» **Goal of the exercise**:
Set down each line of the data below exactly as it stands, dropping the pictures.

» **Data records**:
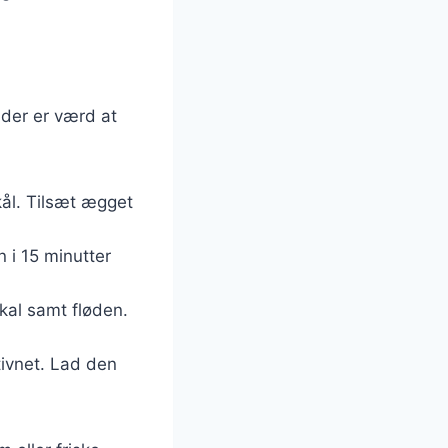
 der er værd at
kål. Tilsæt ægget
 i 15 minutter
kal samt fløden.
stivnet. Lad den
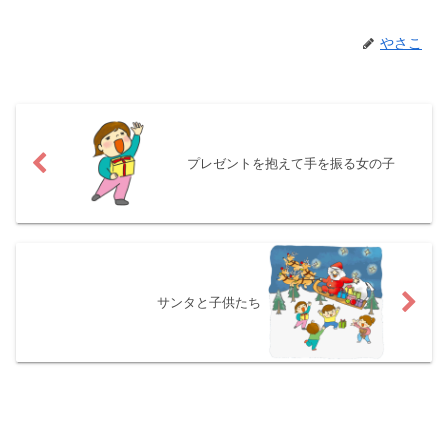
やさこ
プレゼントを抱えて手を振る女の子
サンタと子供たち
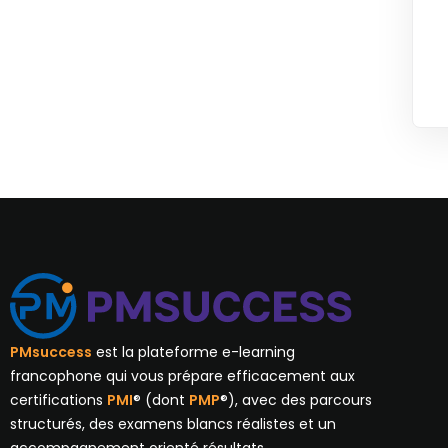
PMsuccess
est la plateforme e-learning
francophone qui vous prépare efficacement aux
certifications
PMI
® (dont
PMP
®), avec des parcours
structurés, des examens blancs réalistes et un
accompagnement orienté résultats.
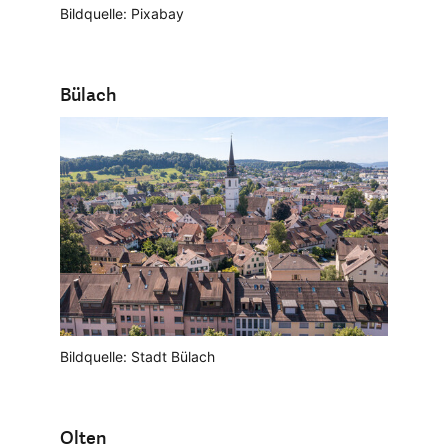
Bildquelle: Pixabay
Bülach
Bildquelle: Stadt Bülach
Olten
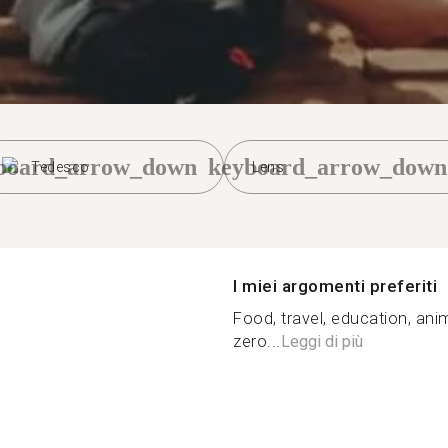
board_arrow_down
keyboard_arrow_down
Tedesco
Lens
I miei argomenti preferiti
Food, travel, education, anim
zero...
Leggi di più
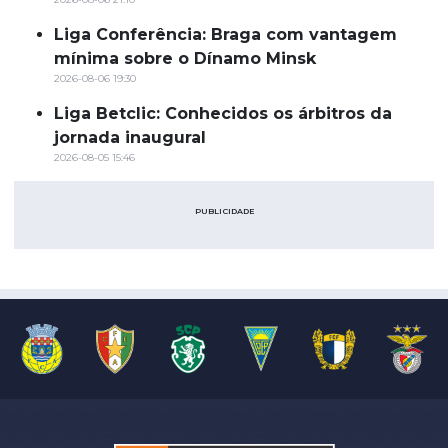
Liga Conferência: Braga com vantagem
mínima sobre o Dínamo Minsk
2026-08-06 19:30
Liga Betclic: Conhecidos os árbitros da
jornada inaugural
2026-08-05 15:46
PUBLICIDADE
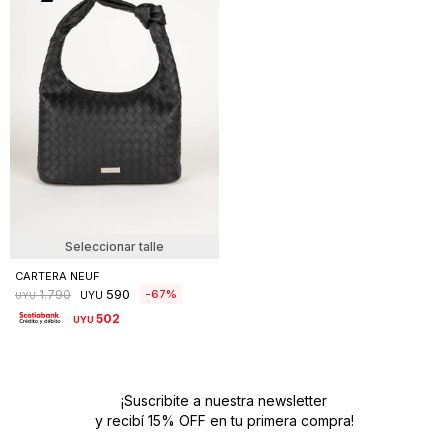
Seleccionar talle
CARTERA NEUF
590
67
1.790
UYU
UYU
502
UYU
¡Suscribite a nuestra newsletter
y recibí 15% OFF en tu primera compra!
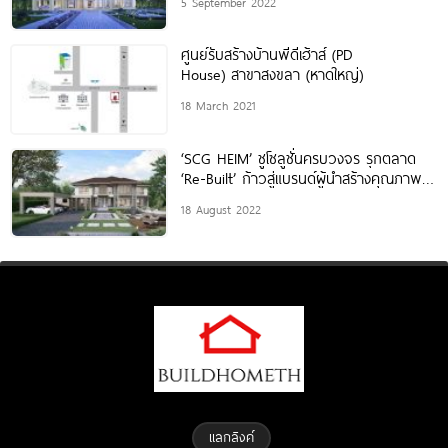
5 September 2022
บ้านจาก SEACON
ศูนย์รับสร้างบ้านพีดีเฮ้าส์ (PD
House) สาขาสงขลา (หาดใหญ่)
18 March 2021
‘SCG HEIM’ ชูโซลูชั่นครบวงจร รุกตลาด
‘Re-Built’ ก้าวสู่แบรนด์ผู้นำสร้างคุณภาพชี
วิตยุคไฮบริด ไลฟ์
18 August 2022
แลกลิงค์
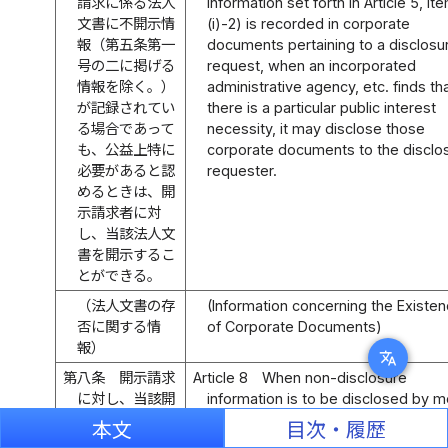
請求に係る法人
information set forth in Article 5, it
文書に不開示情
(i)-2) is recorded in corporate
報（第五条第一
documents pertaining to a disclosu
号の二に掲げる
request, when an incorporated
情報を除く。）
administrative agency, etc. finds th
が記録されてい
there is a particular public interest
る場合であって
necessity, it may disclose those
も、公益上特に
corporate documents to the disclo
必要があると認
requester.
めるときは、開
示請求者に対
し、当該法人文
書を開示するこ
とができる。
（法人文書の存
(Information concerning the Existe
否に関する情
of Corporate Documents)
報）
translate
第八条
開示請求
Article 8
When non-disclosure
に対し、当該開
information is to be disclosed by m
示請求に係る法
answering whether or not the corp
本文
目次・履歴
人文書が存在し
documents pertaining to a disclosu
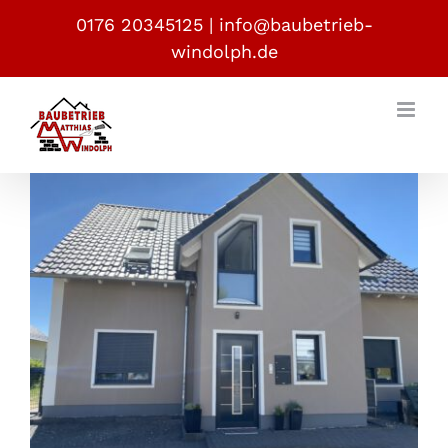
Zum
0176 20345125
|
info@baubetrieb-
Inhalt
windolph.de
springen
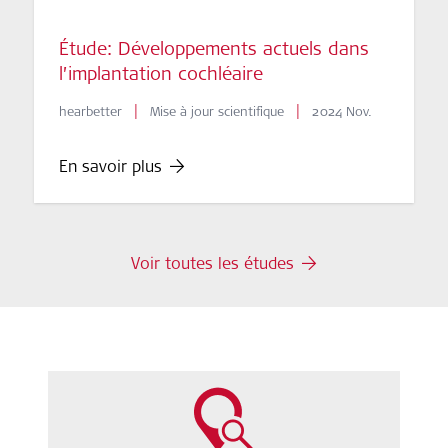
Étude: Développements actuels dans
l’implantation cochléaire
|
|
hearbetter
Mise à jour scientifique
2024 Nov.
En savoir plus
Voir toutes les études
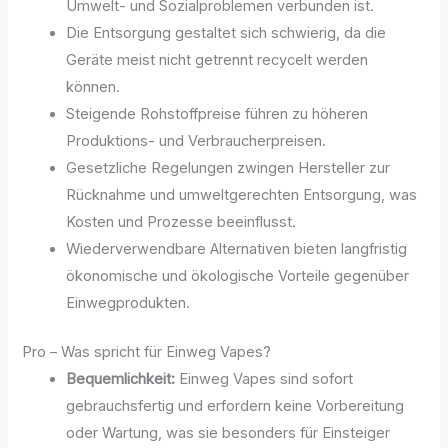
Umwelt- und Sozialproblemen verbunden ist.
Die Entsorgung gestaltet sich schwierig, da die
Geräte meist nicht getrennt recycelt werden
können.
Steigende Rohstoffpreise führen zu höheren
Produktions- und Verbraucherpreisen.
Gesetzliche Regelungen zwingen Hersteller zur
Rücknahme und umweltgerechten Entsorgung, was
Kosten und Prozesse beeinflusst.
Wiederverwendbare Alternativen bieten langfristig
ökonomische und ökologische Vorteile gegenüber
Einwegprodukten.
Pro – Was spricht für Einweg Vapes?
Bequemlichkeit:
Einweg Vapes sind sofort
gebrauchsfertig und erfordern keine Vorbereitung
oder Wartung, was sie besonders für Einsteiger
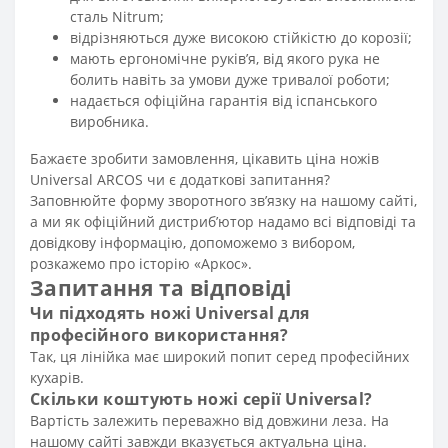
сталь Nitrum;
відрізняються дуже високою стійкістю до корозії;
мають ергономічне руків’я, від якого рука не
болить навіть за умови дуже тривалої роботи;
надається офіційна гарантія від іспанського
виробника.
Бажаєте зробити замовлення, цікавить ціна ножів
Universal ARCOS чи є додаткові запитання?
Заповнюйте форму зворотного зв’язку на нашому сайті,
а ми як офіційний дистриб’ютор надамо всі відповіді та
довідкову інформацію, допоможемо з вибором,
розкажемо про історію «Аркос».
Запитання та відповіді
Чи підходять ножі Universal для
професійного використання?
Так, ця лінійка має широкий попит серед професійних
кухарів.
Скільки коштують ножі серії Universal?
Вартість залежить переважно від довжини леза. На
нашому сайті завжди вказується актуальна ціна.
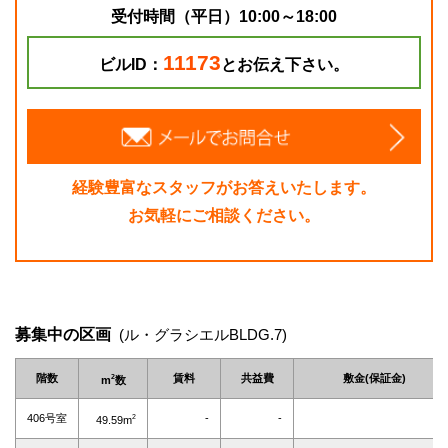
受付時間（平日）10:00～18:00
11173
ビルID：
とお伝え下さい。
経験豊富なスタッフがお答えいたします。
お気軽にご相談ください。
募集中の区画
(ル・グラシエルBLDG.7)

» **Exercise answer**:
 der er værd at
kål. Tilsæt ægget
 i 15 minutter
kal samt fløden.
stivnet. Lad den
やさこ
プレゼントを抱えて手を振る女の子
サンタと子供たち
PMsuccess
est la plateforme e-learning
francophone qui vous prépare efficacement aux
certifications
PMI
® (dont
PMP
®), avec des parcours
structurés, des examens blancs réalistes et un
accompagnement orienté résultats.
Bildquelle: Pixabay
Bülach
Bildquelle: Stadt Bülach
Olten
board_arrow_down
keyboard_arrow_down
Tedesco
Lens
I miei argomenti preferiti
Food, travel, education, anim
zero...
Leggi di più
Liga Conferência: Braga com vantagem
mínima sobre o Dínamo Minsk
2026-08-06 19:30
Liga Betclic: Conhecidos os árbitros da
jornada inaugural
2026-08-05 15:46
PUBLICIDADE
Seleccionar talle
CARTERA NEUF
590
67
1.790
UYU
UYU
502
UYU
¡Suscribite a nuestra newsletter
y recibí 15% OFF en tu primera compra!
5 September 2022
บ้านจาก SEACON
ศูนย์รับสร้างบ้านพีดีเฮ้าส์ (PD
House) สาขาสงขลา (หาดใหญ่)
18 March 2021
‘SCG HEIM’ ชูโซลูชั่นครบวงจร รุกตลาด
‘Re-Built’ ก้าวสู่แบรนด์ผู้นำสร้างคุณภาพชี
วิตยุคไฮบริด ไลฟ์
18 August 2022
แลกลิงค์
請求に係る法人
information set forth in Article 5, it
文書に不開示情
(i)-2) is recorded in corporate
報（第五条第一
documents pertaining to a disclosu
号の二に掲げる
request, when an incorporated
情報を除く。）
administrative agency, etc. finds th
が記録されてい
there is a particular public interest
る場合であって
necessity, it may disclose those
も、公益上特に
corporate documents to the disclo
必要があると認
requester.
めるときは、開
示請求者に対
し、当該法人文
書を開示するこ
とができる。
（法人文書の存
(Information concerning the Existe
否に関する情
of Corporate Documents)
報）
translate
第八条
開示請求
Article 8
When non-disclosure
に対し、当該開
information is to be disclosed by m
示請求に係る法
answering whether or not the corp
本文
目次・履歴
人文書が存在し
documents pertaining to a disclosu
Zum
0176 20345125
|
info@baubetrieb-
Inhalt
windolph.de
springen
Étude: Développements actuels dans
l’implantation cochléaire
|
|
hearbetter
Mise à jour scientifique
2024 Nov.
En savoir plus
Voir toutes les études
Umwelt- und Sozialproblemen verbunden ist.
Die Entsorgung gestaltet sich schwierig, da die
Geräte meist nicht getrennt recycelt werden
können.
Steigende Rohstoffpreise führen zu höheren
Produktions- und Verbraucherpreisen.
Gesetzliche Regelungen zwingen Hersteller zur
Rücknahme und umweltgerechten Entsorgung, was
Kosten und Prozesse beeinflusst.
Wiederverwendbare Alternativen bieten langfristig
ökonomische und ökologische Vorteile gegenüber
Einwegprodukten.
Pro – Was spricht für Einweg Vapes?
Bequemlichkeit:
Einweg Vapes sind sofort
gebrauchsfertig und erfordern keine Vorbereitung
oder Wartung, was sie besonders für Einsteiger
сталь Nitrum;
відрізняються дуже високою стійкістю до корозії;
мають ергономічне руків’я, від якого рука не
болить навіть за умови дуже тривалої роботи;
надається офіційна гарантія від іспанського
виробника.
Бажаєте зробити замовлення, цікавить ціна ножів
Universal ARCOS чи є додаткові запитання?
Заповнюйте форму зворотного зв’язку на нашому сайті,
а ми як офіційний дистриб’ютор надамо всі відповіді та
довідкову інформацію, допоможемо з вибором,
розкажемо про історію «Аркос».
Запитання та відповіді
Чи підходять ножі Universal для
професійного використання?
Так, ця лінійка має широкий попит серед професійних
кухарів.
Скільки коштують ножі серії Universal?
Вартість залежить переважно від довжини леза. На
нашому сайті завжди вказується актуальна ціна.
受付時間（平日）10:00～18:00
11173
ビルID：
とお伝え下さい。
経験豊富なスタッフがお答えいたします。
お気軽にご相談ください。
募集中の区画
(ル・グラシエルBLDG.7)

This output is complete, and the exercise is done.